Problem to solve: Line by line, please look for the word "paint" in the following records, then copy each line you find it in.

Page layout parsing data:
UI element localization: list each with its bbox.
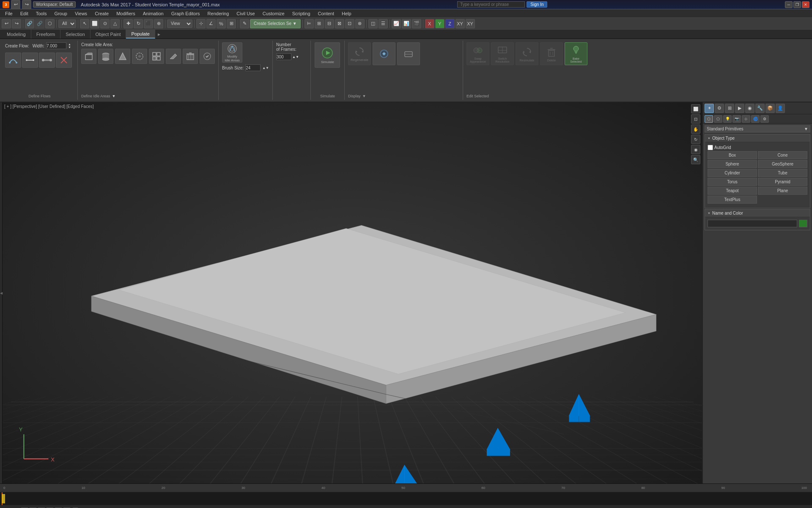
motion-panel-btn[interactable]: ▶ <box>735 104 744 113</box>
panel-tab-helpers[interactable]: ⊹ <box>742 115 750 123</box>
tab-selection[interactable]: Selection <box>60 30 90 39</box>
place-high-btn[interactable]: ⊠ <box>335 19 344 28</box>
signin-button[interactable]: Sign In <box>527 1 547 8</box>
rotate-btn[interactable]: ↻ <box>134 19 143 28</box>
plane-btn[interactable]: Plane <box>758 187 807 195</box>
geosphere-btn[interactable]: GeoSphere <box>758 160 807 168</box>
undo-btn[interactable]: ↩ <box>11 0 20 9</box>
swap-appearance-btn[interactable]: Swap Appearance <box>466 42 489 65</box>
tab-modeling[interactable]: Modeling <box>2 30 31 39</box>
percent-snap-btn[interactable]: % <box>217 19 226 28</box>
panel-tab-systems[interactable]: ⚙ <box>760 115 769 123</box>
display-btn3[interactable] <box>397 42 420 65</box>
autogrid-checkbox[interactable]: AutoGrid <box>708 145 731 150</box>
dope-sheet-btn[interactable]: 📊 <box>402 19 411 28</box>
idle-area-edit-btn[interactable] <box>166 49 181 64</box>
select-region-rect[interactable]: ⬜ <box>90 19 99 28</box>
populate-panel-btn[interactable]: 👤 <box>776 104 785 113</box>
placement-btn[interactable]: ⊕ <box>154 19 163 28</box>
unlink-btn[interactable]: 🔗 <box>35 19 44 28</box>
select-region-circle[interactable]: ⊙ <box>100 19 110 28</box>
link-btn[interactable]: 🔗 <box>25 19 34 28</box>
undo-toolbar-btn[interactable]: ↩ <box>2 19 11 28</box>
sphere-btn[interactable]: Sphere <box>708 160 757 168</box>
draw-flow-btn[interactable] <box>5 52 21 68</box>
angle-snap-btn[interactable]: ∠ <box>206 19 216 28</box>
panel-tab-shapes[interactable]: ⬠ <box>714 115 722 123</box>
tab-overflow-btn[interactable]: ▸ <box>156 31 162 37</box>
redo-toolbar-btn[interactable]: ↪ <box>12 19 21 28</box>
x-axis-btn[interactable]: X <box>425 19 434 28</box>
redo-btn[interactable]: ↪ <box>22 0 31 9</box>
move-btn[interactable]: ✚ <box>123 19 133 28</box>
menu-modifiers[interactable]: Modifiers <box>113 10 139 17</box>
select-btn[interactable]: ↖ <box>80 19 89 28</box>
scene-explorer-btn[interactable]: ☰ <box>379 19 388 28</box>
menu-group[interactable]: Group <box>51 10 71 17</box>
idle-area-paint-btn[interactable] <box>132 49 147 64</box>
menu-civil-use[interactable]: Civil Use <box>233 10 258 17</box>
panel-tab-geometry[interactable]: ⬡ <box>705 115 713 123</box>
idle-area-delete-btn[interactable] <box>183 49 198 64</box>
edit-named-sel-btn[interactable]: ✎ <box>240 19 249 28</box>
resimulate-btn[interactable]: Resimulate <box>516 42 538 65</box>
pyramid-btn[interactable]: Pyramid <box>758 178 807 186</box>
align-view-btn[interactable]: ⊗ <box>355 19 365 28</box>
layer-manager-btn[interactable]: ◫ <box>368 19 378 28</box>
panel-tab-cameras[interactable]: 📷 <box>732 115 741 123</box>
delete-flow-btn[interactable] <box>56 52 72 68</box>
normal-align-btn[interactable]: ⊟ <box>325 19 334 28</box>
regenerate-btn[interactable]: Regenerate <box>348 42 371 65</box>
vp-field-of-view[interactable]: ◉ <box>691 145 700 154</box>
vp-orbit[interactable]: ↻ <box>691 135 700 144</box>
display-dropdown-arrow[interactable]: ▼ <box>362 94 366 98</box>
create-panel-btn[interactable]: ✦ <box>705 104 714 113</box>
menu-create[interactable]: Create <box>91 10 112 17</box>
tab-populate[interactable]: Populate <box>126 30 155 39</box>
minimize-button[interactable]: ─ <box>785 1 793 8</box>
num-frames-input[interactable] <box>276 53 291 60</box>
display-btn2[interactable] <box>373 42 395 65</box>
idle-area-box-btn[interactable] <box>81 49 96 64</box>
modify-panel-btn[interactable]: ⚙ <box>715 104 724 113</box>
motion-mixer-btn[interactable]: 🎬 <box>412 19 421 28</box>
asset-tracking-btn[interactable]: 📦 <box>765 104 775 113</box>
frames-spinner[interactable]: ▲▼ <box>292 55 299 59</box>
name-input[interactable] <box>708 220 797 227</box>
tab-freeform[interactable]: Freeform <box>31 30 61 39</box>
viewport[interactable]: Y X <box>3 102 702 483</box>
hierarchy-panel-btn[interactable]: ⊞ <box>725 104 734 113</box>
idle-area-cone-btn[interactable] <box>115 49 130 64</box>
panel-tab-lights[interactable]: 💡 <box>723 115 732 123</box>
filter-dropdown[interactable]: All <box>58 19 76 28</box>
menu-rendering[interactable]: Rendering <box>204 10 233 17</box>
vp-zoom-region[interactable]: ⊡ <box>691 114 700 124</box>
menu-tools[interactable]: Tools <box>33 10 50 17</box>
idle-area-select2-btn[interactable] <box>200 49 215 64</box>
brush-size-input[interactable] <box>245 64 261 71</box>
close-button[interactable]: ✕ <box>802 1 809 8</box>
cone-btn[interactable]: Cone <box>758 151 807 159</box>
vp-zoom[interactable]: 🔍 <box>691 155 700 164</box>
z-axis-btn[interactable]: Z <box>445 19 455 28</box>
name-color-header[interactable]: Name and Color <box>705 210 810 217</box>
width-spinner[interactable]: ▲ ▼ <box>68 43 71 49</box>
menu-scripting[interactable]: Scripting <box>289 10 314 17</box>
edit-flow-btn[interactable] <box>39 52 55 68</box>
menu-file[interactable]: File <box>2 10 16 17</box>
cylinder-btn[interactable]: Cylinder <box>708 169 757 177</box>
idle-area-cylinder-btn[interactable] <box>98 49 113 64</box>
menu-views[interactable]: Views <box>71 10 91 17</box>
textplus-btn[interactable]: TextPlus <box>708 196 757 204</box>
idle-area-select-btn[interactable] <box>149 49 164 64</box>
menu-edit[interactable]: Edit <box>17 10 32 17</box>
color-swatch[interactable] <box>799 220 807 227</box>
y-axis-btn[interactable]: Y <box>435 19 444 28</box>
mirror-btn[interactable]: ⊨ <box>304 19 314 28</box>
display-panel-btn[interactable]: ◉ <box>745 104 754 113</box>
tab-object-paint[interactable]: Object Paint <box>91 30 126 39</box>
select-region-fence[interactable]: △ <box>110 19 120 28</box>
create-selection-button[interactable]: Create Selection Se ▼ <box>250 19 301 28</box>
vp-zoom-extents[interactable]: ⬜ <box>691 104 700 113</box>
spinner-snap-btn[interactable]: ⊞ <box>227 19 236 28</box>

Response to the exercise:
idle-area-paint-btn[interactable] <box>132 49 147 64</box>
tab-object-paint[interactable]: Object Paint <box>91 30 126 39</box>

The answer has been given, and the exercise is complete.